MATERIAL PROVIDED:

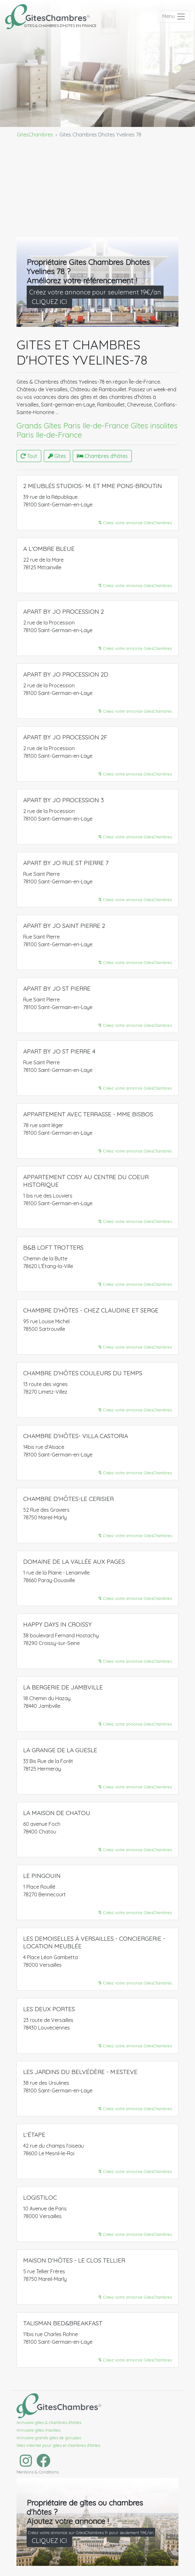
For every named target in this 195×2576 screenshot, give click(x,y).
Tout (29, 456)
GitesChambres (35, 134)
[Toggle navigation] (174, 16)
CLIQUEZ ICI (49, 302)
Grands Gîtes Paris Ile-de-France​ (73, 425)
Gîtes (57, 456)
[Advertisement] (97, 189)
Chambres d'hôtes (102, 456)
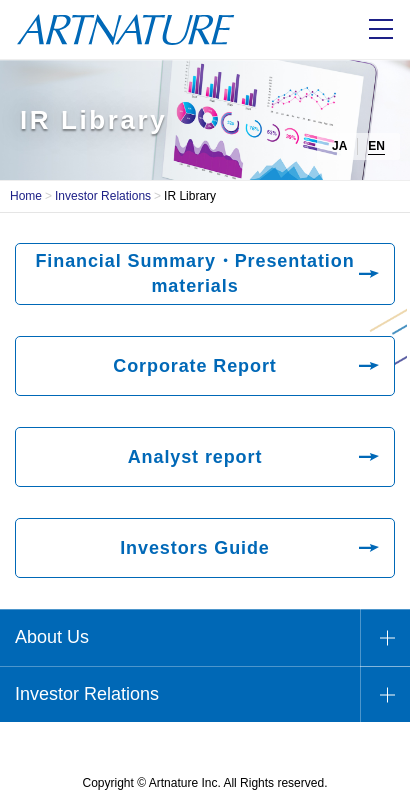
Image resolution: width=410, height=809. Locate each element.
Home (26, 196)
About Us (52, 637)
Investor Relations (103, 196)
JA (339, 146)
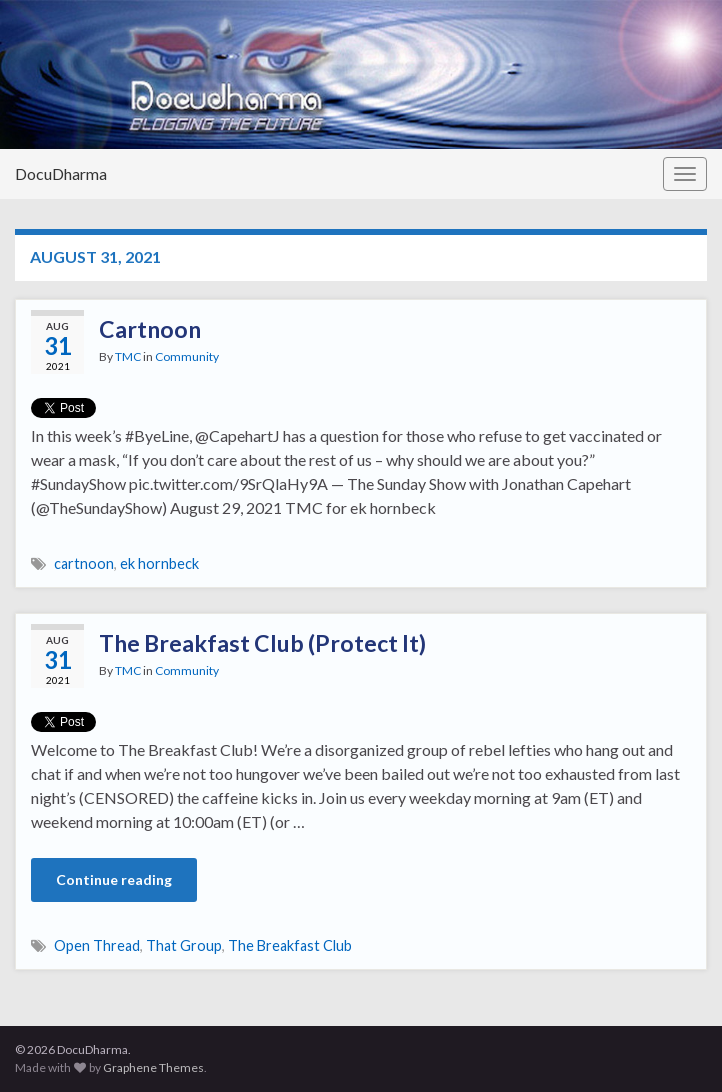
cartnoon (84, 563)
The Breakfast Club (290, 945)
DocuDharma (61, 173)
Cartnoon (150, 329)
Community (187, 356)
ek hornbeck (159, 563)
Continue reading (114, 879)
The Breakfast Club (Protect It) (262, 643)
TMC (128, 356)
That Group (184, 945)
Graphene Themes (153, 1067)
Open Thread (97, 945)
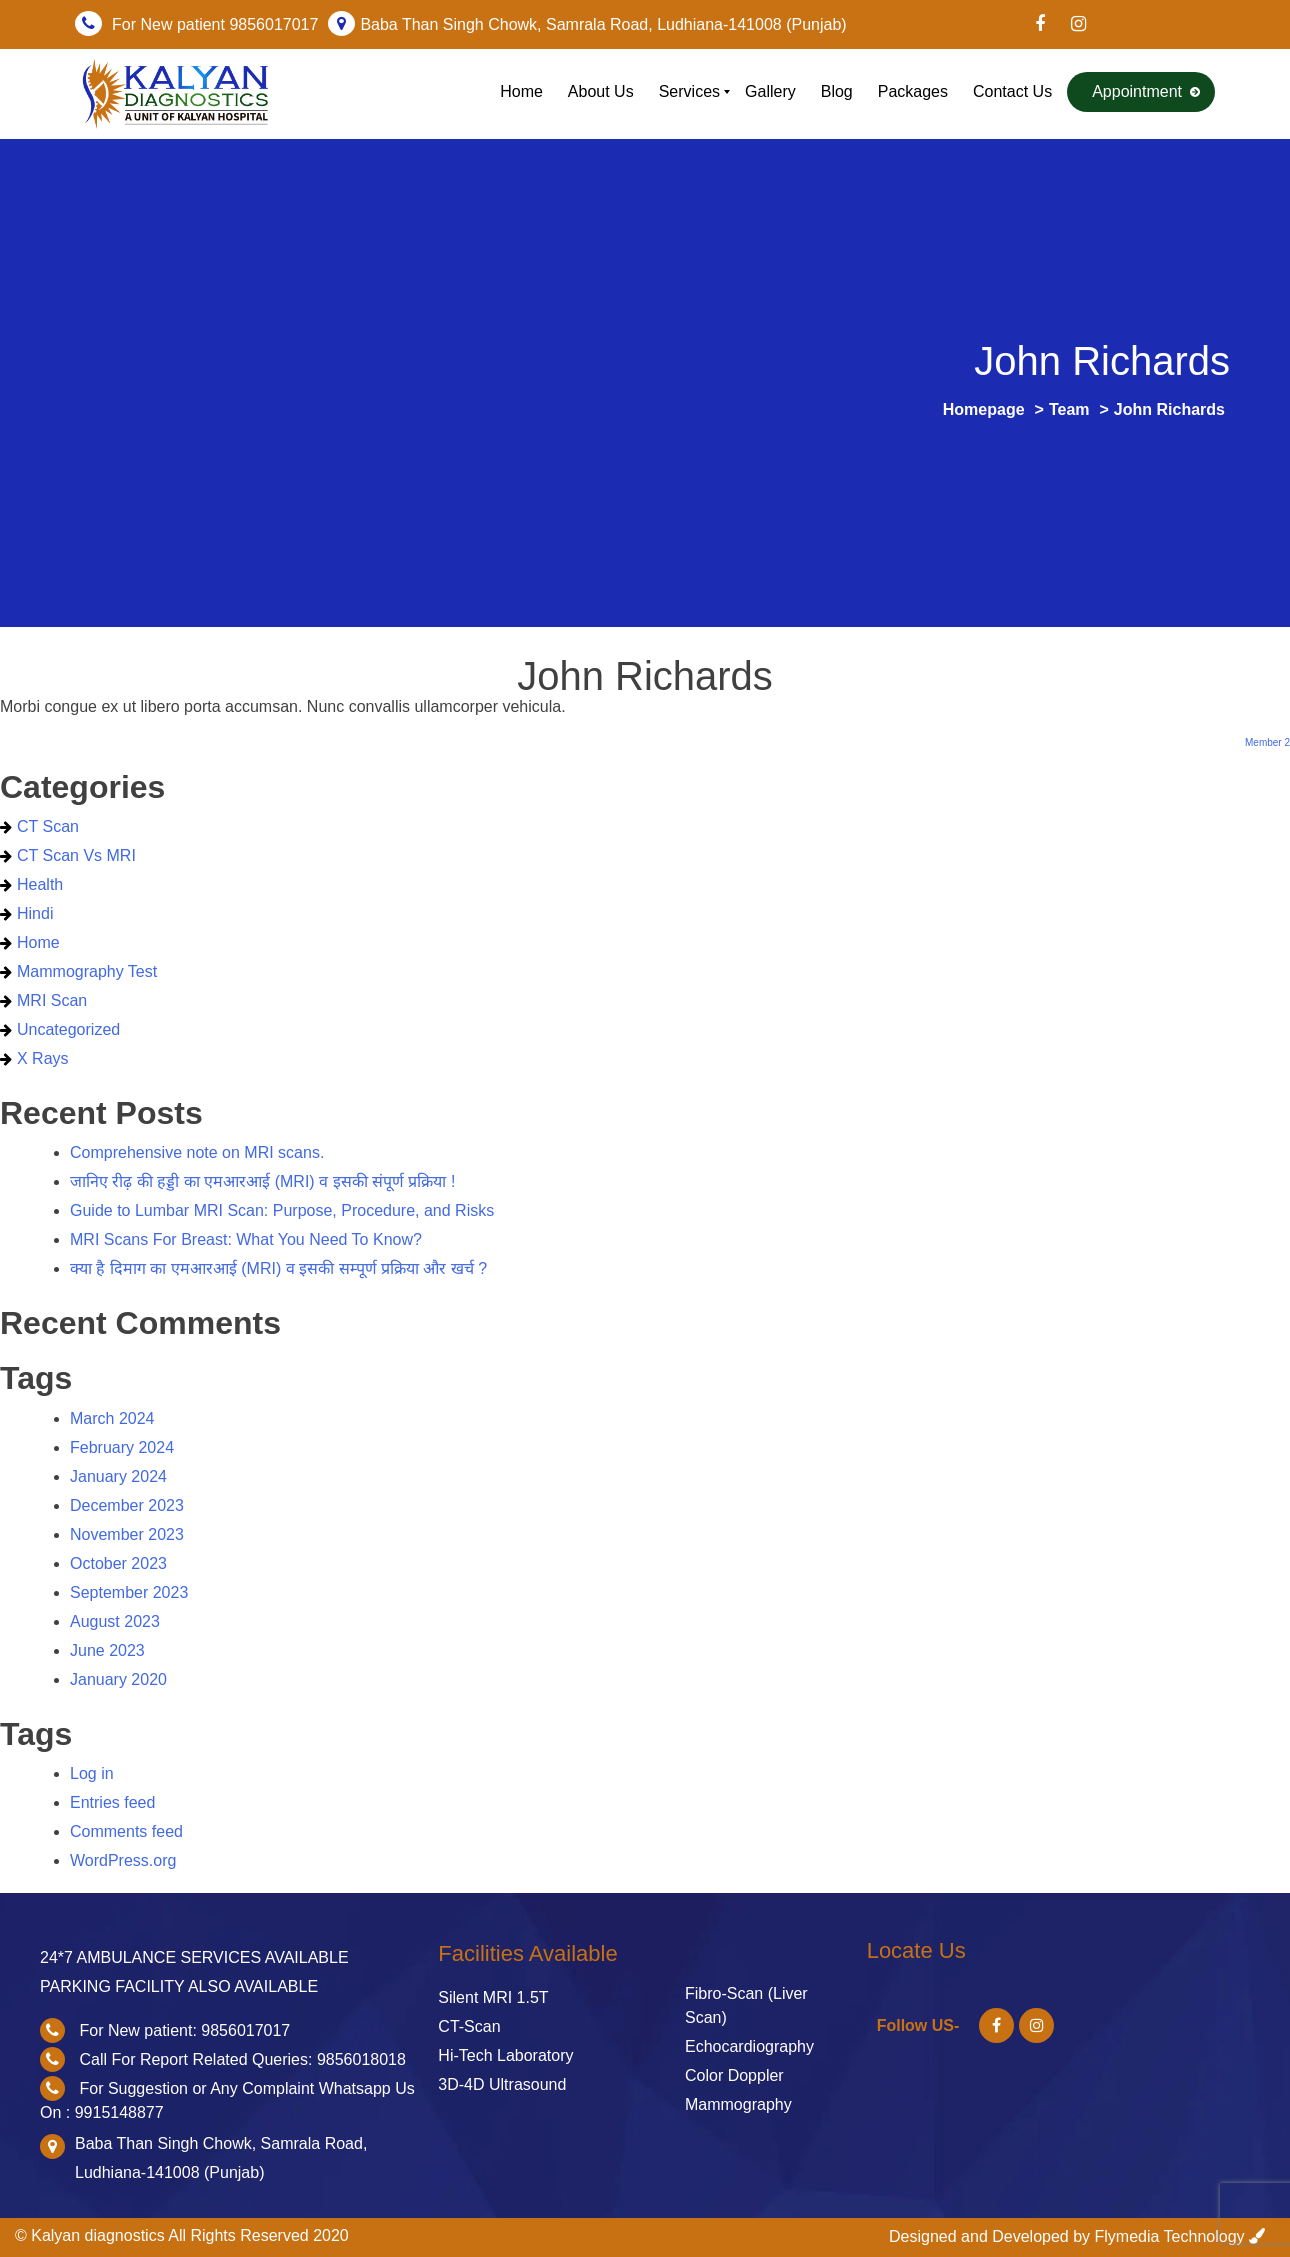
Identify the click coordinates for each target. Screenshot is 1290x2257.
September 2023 (129, 1592)
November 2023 (127, 1534)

WHAT YOU ARE ASKED TO DO:
Retype the data above exactly. Leave the pictures out.

SOLUTION BELOW:
For every named target in this 195×2576 screenshot, give click(x,y).
Tout (29, 456)
GitesChambres (35, 134)
[Toggle navigation] (174, 16)
CLIQUEZ ICI (49, 302)
Grands Gîtes Paris Ile-de-France​ (73, 425)
Gîtes (57, 456)
[Advertisement] (97, 189)
Chambres d'hôtes (102, 456)
Image resolution: width=410, height=809. Locate each element.
Home (26, 196)
About Us (52, 637)
Investor Relations (103, 196)
JA (339, 146)
cartnoon (84, 563)
The Breakfast Club (290, 945)
DocuDharma (61, 173)
Cartnoon (150, 329)
Community (187, 356)
ek hornbeck (159, 563)
Continue reading (114, 879)
The Breakfast Club (Protect It) (262, 643)
TMC (128, 356)
That Group (184, 945)
Graphene Themes (153, 1067)
Open Thread (97, 945)
Identify the click coordinates for each target. Screenshot is 1290x2257.
September 2023 (129, 1592)
November 2023 (127, 1534)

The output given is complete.